Foreign Minister Julie Bishop, who has just returned from talks in the US with countries involved in the fight against ISIS, says authorities are concerned about an estimated 600 foreign fighters from south-east Asia surviving the campaign in Iraq and Syria and returning home.
“There is concern that ISIS may well seek to declare a caliphate, an Islamic caliphate in the southern Philippines,” she told Sky News on Sunday.
The leader of Philippines-based terrorist group Abu Sayyaf had recently been declared an emir, or leader, by ISIS, Ms Bishop said.
“This brings the threat right to our doorstep,” she said.
Australia’s security and intelligence agencies have been working closely with Indonesia, Malaysia and the Philippines to stamp out the terrorist threat in the region.

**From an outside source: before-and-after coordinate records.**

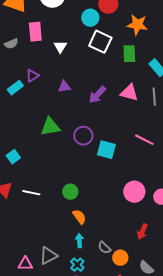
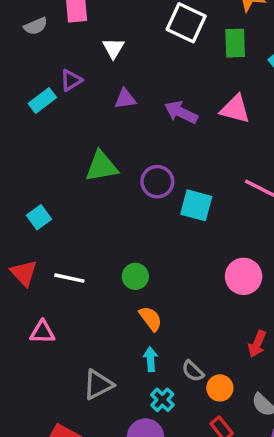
white triangle: (60, 47) -> (113, 48), moved
purple arrow: (97, 95) -> (181, 112), turned 72
pink triangle: (25, 264) -> (42, 332), moved
cyan cross: (77, 265) -> (162, 400), moved

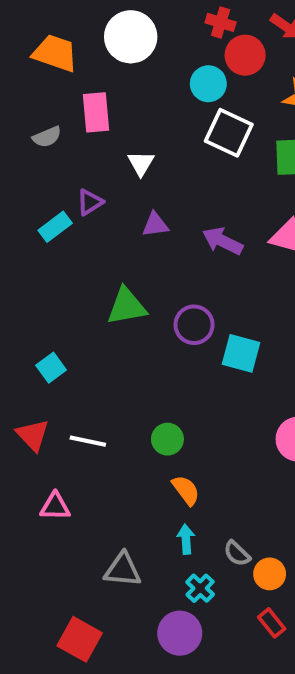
gray triangle: (98, 385) -> (123, 570), turned 32

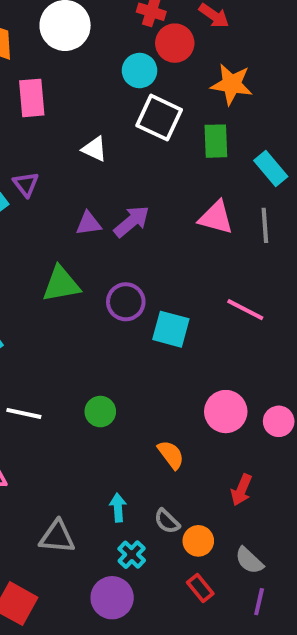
white triangle: (141, 163) -> (94, 149), moved, turned -36
purple triangle: (90, 202) -> (26, 184), turned -36
purple triangle: (155, 225) -> (89, 223), moved
purple arrow: (223, 241) -> (132, 221), moved, turned 114
orange semicircle: (186, 490) -> (171, 455), moved

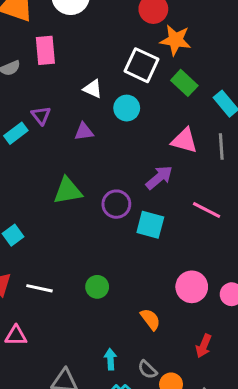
cyan circle: (140, 71) -> (127, 108), moved
orange star: (232, 84) -> (175, 40), moved
green rectangle: (216, 141) -> (184, 83), turned -45
purple arrow: (132, 221) -> (159, 177), moved
purple triangle: (89, 223) -> (84, 132), moved

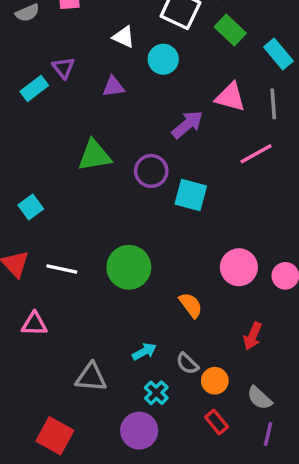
purple arrow: (159, 177) -> (187, 125), moved
pink line: (207, 210) -> (256, 154), moved, turned -56
green circle: (97, 287) -> (129, 267), size x1.6
cyan arrow: (110, 359) -> (144, 351), turned 66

Ms Bishop said last week’s attack in London reinforced how, although authorities could track terrorist gangs and keep people under surveillance, it was “nigh on impossible” to keep track of individuals who self-radicalised and acted alone.
“It’s this idea that an individual can take a vehicle and use it as a weapon to kill innocent people, to kill civilians, that is so deeply troubling,” she said.